* [THE PROBLEM]: Each record below is to be copied exactly; the pictures are to be omitted.

Page images and extracted text:
######

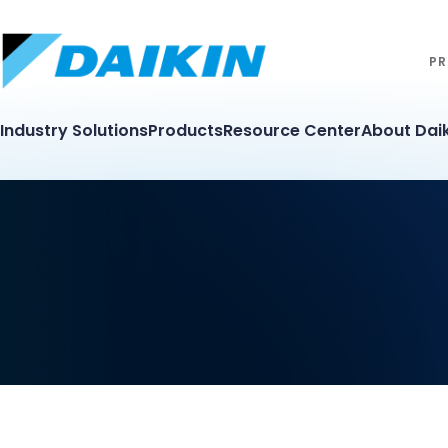
PR
Industry Solutions
Products
Resource Center
About Daik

######

* [ANSWER BOX]:
PR
Industry Solutions
Products
Resource Center
About Daik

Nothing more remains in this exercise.